■ Work to be completed ■
Please print every record below exactly as it appears, but leave out the pictures.

##### Given data #####

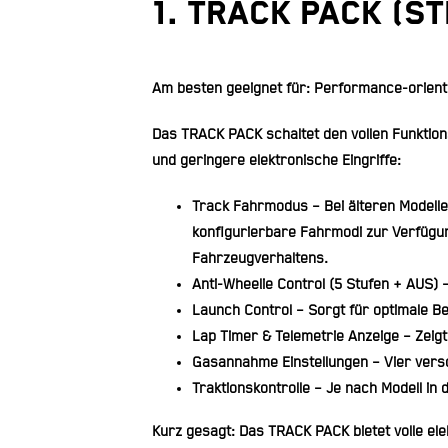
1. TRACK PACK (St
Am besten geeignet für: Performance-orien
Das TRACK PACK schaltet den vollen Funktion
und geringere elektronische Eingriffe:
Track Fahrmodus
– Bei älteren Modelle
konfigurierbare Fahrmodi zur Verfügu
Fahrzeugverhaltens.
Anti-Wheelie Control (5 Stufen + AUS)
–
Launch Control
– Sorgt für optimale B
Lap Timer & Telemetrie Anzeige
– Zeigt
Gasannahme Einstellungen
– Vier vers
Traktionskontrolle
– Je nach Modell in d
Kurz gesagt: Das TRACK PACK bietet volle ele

#####

■ Completed task ■
1. TRACK PACK (St
Am besten geeignet für: Performance-orien
Das TRACK PACK schaltet den vollen Funktion
und geringere elektronische Eingriffe:
Track Fahrmodus
– Bei älteren Modelle
konfigurierbare Fahrmodi zur Verfügu
Fahrzeugverhaltens.
Anti-Wheelie Control (5 Stufen + AUS)
–
Launch Control
– Sorgt für optimale B
Lap Timer & Telemetrie Anzeige
– Zeigt
Gasannahme Einstellungen
– Vier vers
Traktionskontrolle
– Je nach Modell in d
Kurz gesagt: Das TRACK PACK bietet volle ele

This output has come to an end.